Exercise directions:
Report each line of the listing below that holds "this".

Dataset entries:
━━━━━━

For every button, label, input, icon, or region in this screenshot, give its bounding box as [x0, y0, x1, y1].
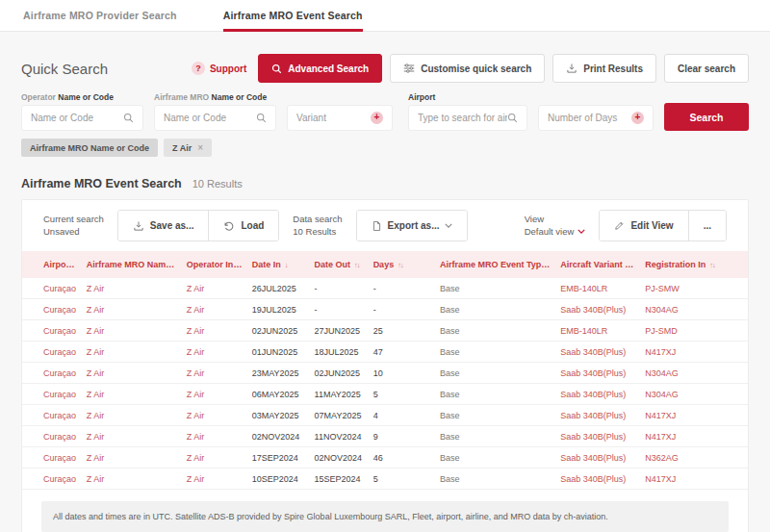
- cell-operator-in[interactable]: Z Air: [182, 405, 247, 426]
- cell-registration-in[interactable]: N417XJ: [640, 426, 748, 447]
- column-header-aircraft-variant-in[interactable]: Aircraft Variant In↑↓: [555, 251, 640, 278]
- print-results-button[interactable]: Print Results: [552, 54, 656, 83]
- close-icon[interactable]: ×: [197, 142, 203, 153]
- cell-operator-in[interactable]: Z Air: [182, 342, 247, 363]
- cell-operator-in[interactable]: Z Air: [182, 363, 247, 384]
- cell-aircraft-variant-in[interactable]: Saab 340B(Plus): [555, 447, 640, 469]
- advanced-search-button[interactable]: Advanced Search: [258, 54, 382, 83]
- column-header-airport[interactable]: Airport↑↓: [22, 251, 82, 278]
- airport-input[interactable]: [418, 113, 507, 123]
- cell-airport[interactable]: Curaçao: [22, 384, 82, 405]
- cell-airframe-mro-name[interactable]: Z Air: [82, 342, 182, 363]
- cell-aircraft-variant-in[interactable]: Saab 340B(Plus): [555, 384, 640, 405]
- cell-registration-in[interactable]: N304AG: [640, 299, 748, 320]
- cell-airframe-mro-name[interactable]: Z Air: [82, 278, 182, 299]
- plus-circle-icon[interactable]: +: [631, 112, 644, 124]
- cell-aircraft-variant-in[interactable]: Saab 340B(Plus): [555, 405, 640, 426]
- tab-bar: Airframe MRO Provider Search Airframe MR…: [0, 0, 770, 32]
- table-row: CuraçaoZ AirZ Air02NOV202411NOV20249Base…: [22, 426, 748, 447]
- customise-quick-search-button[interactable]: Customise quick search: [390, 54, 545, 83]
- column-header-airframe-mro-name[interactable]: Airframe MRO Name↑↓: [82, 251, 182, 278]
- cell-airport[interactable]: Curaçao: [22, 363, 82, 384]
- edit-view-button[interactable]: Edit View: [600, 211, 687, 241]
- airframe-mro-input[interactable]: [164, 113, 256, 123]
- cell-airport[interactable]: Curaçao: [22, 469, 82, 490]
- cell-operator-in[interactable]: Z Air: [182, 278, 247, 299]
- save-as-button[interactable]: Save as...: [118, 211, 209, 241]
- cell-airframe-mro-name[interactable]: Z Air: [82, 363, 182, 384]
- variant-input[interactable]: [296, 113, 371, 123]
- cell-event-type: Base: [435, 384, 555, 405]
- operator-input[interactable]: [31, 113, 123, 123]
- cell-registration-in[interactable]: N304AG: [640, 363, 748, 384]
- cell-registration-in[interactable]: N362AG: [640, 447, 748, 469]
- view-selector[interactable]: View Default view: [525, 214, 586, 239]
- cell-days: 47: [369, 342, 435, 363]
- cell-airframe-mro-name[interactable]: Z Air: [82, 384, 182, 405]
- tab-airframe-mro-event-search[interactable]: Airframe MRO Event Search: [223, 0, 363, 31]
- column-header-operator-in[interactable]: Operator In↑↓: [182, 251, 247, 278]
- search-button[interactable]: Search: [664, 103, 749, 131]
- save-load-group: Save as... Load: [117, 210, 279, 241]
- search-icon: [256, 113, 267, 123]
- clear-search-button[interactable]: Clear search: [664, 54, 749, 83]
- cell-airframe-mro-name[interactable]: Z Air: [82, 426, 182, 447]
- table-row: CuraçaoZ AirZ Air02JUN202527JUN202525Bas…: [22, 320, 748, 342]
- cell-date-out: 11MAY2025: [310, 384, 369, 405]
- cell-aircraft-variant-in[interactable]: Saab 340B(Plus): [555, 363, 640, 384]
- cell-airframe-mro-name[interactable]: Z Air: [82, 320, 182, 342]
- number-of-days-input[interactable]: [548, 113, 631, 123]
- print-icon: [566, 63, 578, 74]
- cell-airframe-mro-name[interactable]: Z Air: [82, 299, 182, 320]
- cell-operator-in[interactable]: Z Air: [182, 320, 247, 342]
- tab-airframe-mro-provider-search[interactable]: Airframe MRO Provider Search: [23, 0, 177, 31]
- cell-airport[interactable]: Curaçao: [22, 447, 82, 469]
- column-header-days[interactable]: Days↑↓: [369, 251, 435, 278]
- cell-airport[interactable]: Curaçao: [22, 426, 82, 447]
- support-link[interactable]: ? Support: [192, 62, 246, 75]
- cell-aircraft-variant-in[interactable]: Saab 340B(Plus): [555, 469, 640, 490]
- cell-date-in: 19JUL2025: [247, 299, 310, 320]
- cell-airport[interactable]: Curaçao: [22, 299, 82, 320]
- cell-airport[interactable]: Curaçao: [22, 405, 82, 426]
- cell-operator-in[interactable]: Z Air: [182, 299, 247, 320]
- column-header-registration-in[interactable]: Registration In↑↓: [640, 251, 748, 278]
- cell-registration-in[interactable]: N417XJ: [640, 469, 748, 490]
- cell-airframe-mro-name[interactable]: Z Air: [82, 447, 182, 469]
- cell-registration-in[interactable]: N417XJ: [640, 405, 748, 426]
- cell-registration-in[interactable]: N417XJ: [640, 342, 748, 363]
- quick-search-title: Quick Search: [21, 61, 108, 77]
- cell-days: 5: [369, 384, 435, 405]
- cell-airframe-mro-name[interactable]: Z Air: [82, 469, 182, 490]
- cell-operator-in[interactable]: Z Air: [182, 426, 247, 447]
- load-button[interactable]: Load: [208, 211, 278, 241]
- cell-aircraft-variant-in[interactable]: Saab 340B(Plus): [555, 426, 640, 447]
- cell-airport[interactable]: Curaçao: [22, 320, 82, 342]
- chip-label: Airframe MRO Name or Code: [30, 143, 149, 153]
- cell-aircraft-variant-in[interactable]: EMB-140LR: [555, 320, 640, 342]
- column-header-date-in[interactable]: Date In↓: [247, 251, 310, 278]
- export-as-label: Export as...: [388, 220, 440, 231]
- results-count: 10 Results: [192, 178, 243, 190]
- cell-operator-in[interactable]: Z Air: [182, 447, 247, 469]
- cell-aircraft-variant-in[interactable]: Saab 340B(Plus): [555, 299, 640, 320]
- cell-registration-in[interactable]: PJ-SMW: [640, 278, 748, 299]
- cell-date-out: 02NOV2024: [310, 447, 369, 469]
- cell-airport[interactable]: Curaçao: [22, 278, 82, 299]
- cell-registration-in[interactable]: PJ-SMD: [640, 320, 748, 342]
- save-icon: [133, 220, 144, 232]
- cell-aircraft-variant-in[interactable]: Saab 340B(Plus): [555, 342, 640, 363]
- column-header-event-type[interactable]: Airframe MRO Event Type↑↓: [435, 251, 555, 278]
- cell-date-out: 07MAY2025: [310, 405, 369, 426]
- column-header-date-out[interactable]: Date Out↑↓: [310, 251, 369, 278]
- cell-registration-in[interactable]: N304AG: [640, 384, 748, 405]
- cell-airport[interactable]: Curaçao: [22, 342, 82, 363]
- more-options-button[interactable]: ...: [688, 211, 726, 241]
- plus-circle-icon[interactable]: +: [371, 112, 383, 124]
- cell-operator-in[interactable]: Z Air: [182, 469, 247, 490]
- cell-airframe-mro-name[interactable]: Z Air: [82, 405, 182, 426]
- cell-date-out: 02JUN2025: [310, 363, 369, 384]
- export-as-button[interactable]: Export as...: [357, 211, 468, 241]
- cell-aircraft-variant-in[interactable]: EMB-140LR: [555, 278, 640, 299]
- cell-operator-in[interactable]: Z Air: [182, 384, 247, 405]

━━━━━━

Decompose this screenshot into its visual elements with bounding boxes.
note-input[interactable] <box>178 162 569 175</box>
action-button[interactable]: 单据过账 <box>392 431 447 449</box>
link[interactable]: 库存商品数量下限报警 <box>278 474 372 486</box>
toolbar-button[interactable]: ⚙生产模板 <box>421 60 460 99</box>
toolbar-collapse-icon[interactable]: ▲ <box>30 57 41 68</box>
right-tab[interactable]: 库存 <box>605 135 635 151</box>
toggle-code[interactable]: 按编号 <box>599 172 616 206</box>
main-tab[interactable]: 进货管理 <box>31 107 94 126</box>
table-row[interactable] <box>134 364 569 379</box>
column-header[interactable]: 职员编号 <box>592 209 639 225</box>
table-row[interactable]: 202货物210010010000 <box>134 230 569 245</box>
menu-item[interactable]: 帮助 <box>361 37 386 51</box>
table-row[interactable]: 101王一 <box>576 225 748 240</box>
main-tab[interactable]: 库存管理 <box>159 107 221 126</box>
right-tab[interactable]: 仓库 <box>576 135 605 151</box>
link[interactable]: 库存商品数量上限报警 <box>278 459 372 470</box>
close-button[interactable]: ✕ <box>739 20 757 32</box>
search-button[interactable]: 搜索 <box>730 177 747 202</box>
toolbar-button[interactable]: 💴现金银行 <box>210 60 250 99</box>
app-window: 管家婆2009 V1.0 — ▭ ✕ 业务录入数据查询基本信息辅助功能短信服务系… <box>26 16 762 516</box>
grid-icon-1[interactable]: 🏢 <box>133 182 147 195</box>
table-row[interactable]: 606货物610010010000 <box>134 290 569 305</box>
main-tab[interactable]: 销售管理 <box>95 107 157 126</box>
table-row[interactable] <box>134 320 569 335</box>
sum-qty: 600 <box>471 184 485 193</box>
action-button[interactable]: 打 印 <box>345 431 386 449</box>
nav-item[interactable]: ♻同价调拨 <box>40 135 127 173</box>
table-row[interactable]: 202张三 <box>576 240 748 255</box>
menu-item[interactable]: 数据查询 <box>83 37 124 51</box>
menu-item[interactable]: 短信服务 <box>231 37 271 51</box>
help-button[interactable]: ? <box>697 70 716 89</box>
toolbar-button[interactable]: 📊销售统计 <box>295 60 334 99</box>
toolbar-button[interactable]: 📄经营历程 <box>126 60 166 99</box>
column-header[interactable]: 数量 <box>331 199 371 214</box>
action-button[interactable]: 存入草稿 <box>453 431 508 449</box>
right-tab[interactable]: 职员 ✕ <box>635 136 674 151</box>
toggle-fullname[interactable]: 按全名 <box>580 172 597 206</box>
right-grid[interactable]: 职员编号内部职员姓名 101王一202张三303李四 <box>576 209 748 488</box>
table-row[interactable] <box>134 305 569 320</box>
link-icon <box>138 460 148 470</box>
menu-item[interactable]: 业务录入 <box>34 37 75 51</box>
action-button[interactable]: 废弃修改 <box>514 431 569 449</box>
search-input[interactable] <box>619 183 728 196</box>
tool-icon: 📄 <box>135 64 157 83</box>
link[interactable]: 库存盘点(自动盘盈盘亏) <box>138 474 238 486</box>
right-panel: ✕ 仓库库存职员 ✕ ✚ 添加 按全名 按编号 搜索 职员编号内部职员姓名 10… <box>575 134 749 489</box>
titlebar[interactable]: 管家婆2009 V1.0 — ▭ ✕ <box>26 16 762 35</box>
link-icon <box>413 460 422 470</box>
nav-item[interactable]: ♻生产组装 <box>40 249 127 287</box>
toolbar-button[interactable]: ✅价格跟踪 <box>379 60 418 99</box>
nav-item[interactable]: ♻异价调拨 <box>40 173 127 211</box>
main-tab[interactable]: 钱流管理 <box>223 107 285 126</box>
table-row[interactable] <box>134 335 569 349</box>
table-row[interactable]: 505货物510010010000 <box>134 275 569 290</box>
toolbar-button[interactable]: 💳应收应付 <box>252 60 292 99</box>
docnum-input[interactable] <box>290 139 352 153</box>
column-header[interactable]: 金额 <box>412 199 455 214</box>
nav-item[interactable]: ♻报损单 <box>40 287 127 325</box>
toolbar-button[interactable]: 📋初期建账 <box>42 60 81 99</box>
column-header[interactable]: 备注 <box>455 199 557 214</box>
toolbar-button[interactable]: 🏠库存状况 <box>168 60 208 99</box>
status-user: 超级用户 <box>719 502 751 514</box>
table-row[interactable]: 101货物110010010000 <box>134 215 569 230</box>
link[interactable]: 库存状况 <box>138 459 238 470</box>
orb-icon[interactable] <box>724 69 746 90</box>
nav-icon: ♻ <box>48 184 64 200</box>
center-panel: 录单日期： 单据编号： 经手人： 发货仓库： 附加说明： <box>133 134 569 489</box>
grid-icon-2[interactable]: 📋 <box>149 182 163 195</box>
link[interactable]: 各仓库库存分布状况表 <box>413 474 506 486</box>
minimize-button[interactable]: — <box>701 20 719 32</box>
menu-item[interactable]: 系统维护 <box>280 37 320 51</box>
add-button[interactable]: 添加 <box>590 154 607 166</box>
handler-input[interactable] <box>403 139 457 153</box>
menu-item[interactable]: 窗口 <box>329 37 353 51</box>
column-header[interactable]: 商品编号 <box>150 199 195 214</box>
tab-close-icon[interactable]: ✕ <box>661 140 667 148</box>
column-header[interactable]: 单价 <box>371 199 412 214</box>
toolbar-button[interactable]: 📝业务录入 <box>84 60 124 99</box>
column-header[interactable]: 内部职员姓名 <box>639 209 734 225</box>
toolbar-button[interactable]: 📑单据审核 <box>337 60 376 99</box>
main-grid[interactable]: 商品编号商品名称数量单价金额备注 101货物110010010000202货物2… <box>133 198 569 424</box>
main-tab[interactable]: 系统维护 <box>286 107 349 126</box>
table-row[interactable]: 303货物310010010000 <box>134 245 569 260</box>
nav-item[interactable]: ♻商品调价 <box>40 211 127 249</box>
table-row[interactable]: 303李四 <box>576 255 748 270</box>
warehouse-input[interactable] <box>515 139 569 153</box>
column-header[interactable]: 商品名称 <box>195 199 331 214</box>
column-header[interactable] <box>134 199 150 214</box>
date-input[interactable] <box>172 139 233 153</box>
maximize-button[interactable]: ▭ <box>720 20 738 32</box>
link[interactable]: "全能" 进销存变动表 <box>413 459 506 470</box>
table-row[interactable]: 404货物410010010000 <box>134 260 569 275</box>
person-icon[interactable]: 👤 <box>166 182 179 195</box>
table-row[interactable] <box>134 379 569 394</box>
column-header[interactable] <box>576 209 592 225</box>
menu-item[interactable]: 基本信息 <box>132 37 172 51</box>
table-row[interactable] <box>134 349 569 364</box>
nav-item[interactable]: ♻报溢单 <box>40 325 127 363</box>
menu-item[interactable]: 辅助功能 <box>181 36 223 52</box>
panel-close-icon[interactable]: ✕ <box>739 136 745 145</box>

━━━━━━

Reply to the task:
For every button, label, input, icon, or region in this screenshot, give its bounding box as [x0, y0, x1, y1].
Decompose this screenshot into its visual elements with bounding boxes.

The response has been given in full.